REQUIRED WORK — Include the line containing "옵션 > 개인정보 > 설정 > 고급" and every line after it up to the end of the material below; reproduce them exactly and drop the pictures.

MATERIALS PROVIDED —
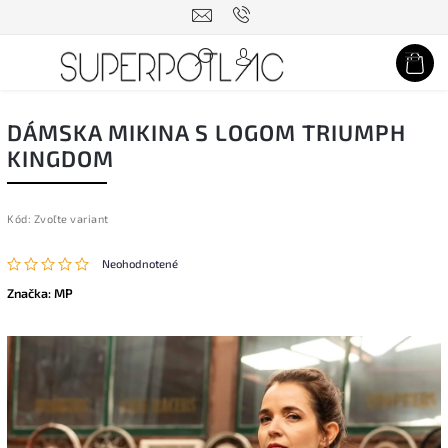
Hľadať
DÁMSKA MIKINA S LOGOM TRIUMPH
KINGDOM
Kód:
Zvoľte variant
Neohodnotené
Značka:
MP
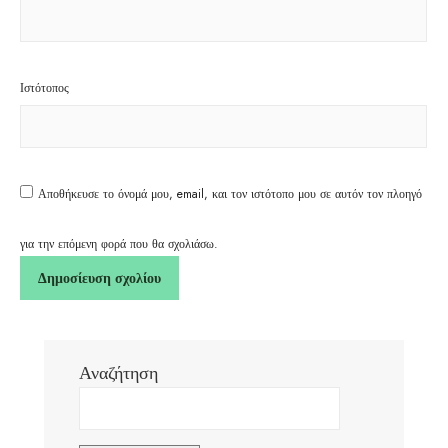
Ιστότοπος
Αποθήκευσε το όνομά μου, email, και τον ιστότοπο μου σε αυτόν τον πλοηγό
για την επόμενη φορά που θα σχολιάσω.
Αναζήτηση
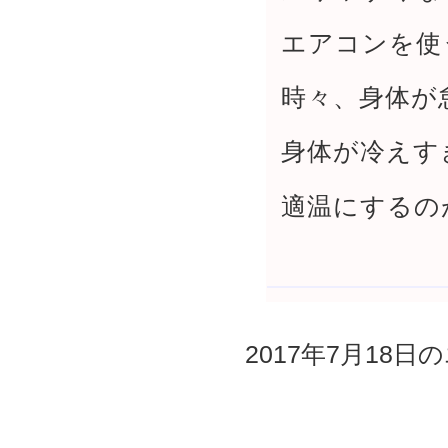
エアコンを使
時々、身体が
身体が冷えす
適温にするの
2017年7月18日の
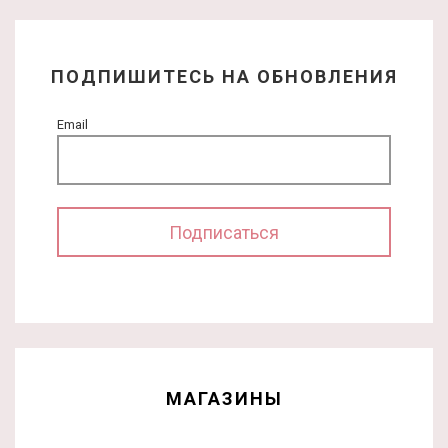
ПОДПИШИТЕСЬ НА ОБНОВЛЕНИЯ
Email
МАГАЗИНЫ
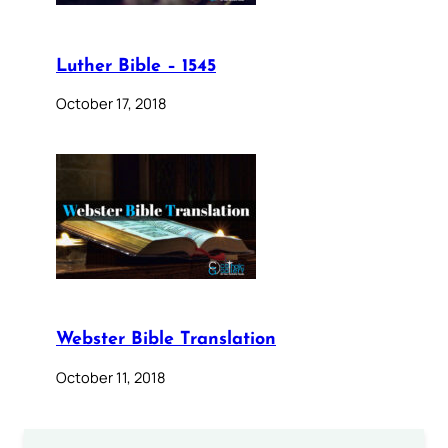
Luther Bible – 1545
October 17, 2018
Webster Bible Translation
October 11, 2018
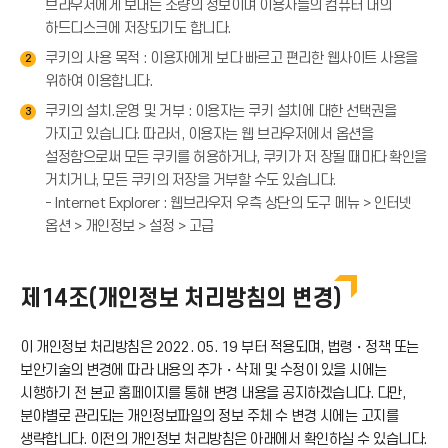
브라우저에게 보내는 소량의 정보이며 이용자들의 컴퓨터 내의
하드디스크에 저장되기도 합니다.
쿠키의 사용 목적 : 이용자에게 보다 빠르고 편리한 웹사이트 사용을
2
위하여 이용합니다.
쿠키의 설치.운영 및 거부 : 이용자는 쿠키 설치에 대한 선택권을
3
가지고 있습니다. 따라서, 이용자는 웹 브라우저에서 옵션을
설정함으로써 모든 쿠키를 허용하거나, 쿠키가 저 장될 때마다 확인을
거치거나, 모든 쿠키의 저장을 거부할 수도 있습니다.
- Internet Explorer : 웹브라우저 우측 상단의 도구 메뉴 > 인터넷
옵션 > 개인정보 > 설정 > 고급
제14조(개인정보 처리방침의 변경)
이 개인정보 처리방침은 2022. 05. 19 부터 적용되며, 법령・정책 또는
보안기술의 변경에 따라 내용의 추가・삭제 및 수정이 있을 시에는
시행하기 전 본교 홈페이지를 통해 변경 내용을 공지하겠습니다. 다만,
분야별로 관리되는 개인정보파일의 정보 주체 수 변경 시에는 고지를
생략합니다. 이전의 개인정보 처리방침은 아래에서 확인하실 수 있습니다.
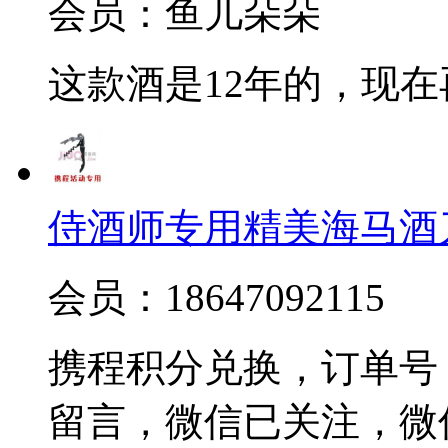
会员：鱼儿朵朵
这款酒是12年的，现
侍酒师专用精美海马酒
会员：18647092115
携程积分兑换，订单号 20
留言，微信已关注，微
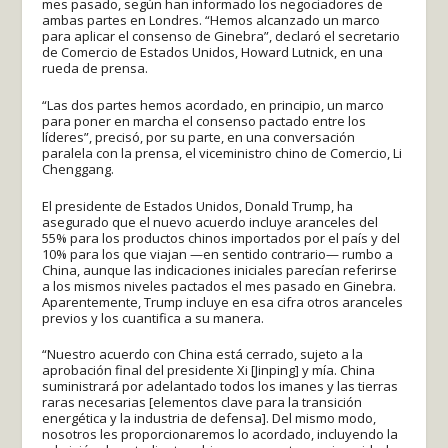
mes pasado, según han informado los negociadores de
ambas partes en Londres. “Hemos alcanzado un marco
para aplicar el consenso de Ginebra”, declaró el secretario
de Comercio de Estados Unidos, Howard Lutnick, en una
rueda de prensa.
“Las dos partes hemos acordado, en principio, un marco
para poner en marcha el consenso pactado entre los
líderes”, precisó, por su parte, en una conversación
paralela con la prensa, el viceministro chino de Comercio, Li
Chenggang.
El presidente de Estados Unidos, Donald Trump, ha
asegurado que el nuevo acuerdo incluye aranceles del
55% para los productos chinos importados por el país y del
10% para los que viajan —en sentido contrario— rumbo a
China, aunque las indicaciones iniciales parecían referirse
a los mismos niveles pactados el mes pasado en Ginebra.
Aparentemente, Trump incluye en esa cifra otros aranceles
previos y los cuantifica a su manera.
“Nuestro acuerdo con China está cerrado, sujeto a la
aprobación final del presidente Xi [Jinping] y mía. China
suministrará por adelantado todos los imanes y las tierras
raras necesarias [elementos clave para la transición
energética y la industria de defensa]. Del mismo modo,
nosotros les proporcionaremos lo acordado, incluyendo la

THE COMPLETED TASK —
옵션 > 개인정보 > 설정 > 고급
제14조(개인정보 처리방침의 변경)
이 개인정보 처리방침은 2022. 05. 19 부터 적용되며, 법령・정책 또는
보안기술의 변경에 따라 내용의 추가・삭제 및 수정이 있을 시에는
시행하기 전 본교 홈페이지를 통해 변경 내용을 공지하겠습니다. 다만,
분야별로 관리되는 개인정보파일의 정보 주체 수 변경 시에는 고지를
생략합니다. 이전의 개인정보 처리방침은 아래에서 확인하실 수 있습니다.
会员：鱼儿朵朵
这款酒是12年的，现
侍酒师专用精美海马酒
会员：18647092115
携程积分兑换，订单号 20
留言，微信已关注，微
mes pasado, según han informado los negociadores de
ambas partes en Londres. “Hemos alcanzado un marco
para aplicar el consenso de Ginebra”, declaró el secretario
de Comercio de Estados Unidos, Howard Lutnick, en una
rueda de prensa.
“Las dos partes hemos acordado, en principio, un marco
para poner en marcha el consenso pactado entre los
líderes”, precisó, por su parte, en una conversación
paralela con la prensa, el viceministro chino de Comercio, Li
Chenggang.
El presidente de Estados Unidos, Donald Trump, ha
asegurado que el nuevo acuerdo incluye aranceles del
55% para los productos chinos importados por el país y del
10% para los que viajan —en sentido contrario— rumbo a
China, aunque las indicaciones iniciales parecían referirse
a los mismos niveles pactados el mes pasado en Ginebra.
Aparentemente, Trump incluye en esa cifra otros aranceles
previos y los cuantifica a su manera.
“Nuestro acuerdo con China está cerrado, sujeto a la
aprobación final del presidente Xi [Jinping] y mía. China
suministrará por adelantado todos los imanes y las tierras
raras necesarias [elementos clave para la transición
energética y la industria de defensa]. Del mismo modo,
nosotros les proporcionaremos lo acordado, incluyendo la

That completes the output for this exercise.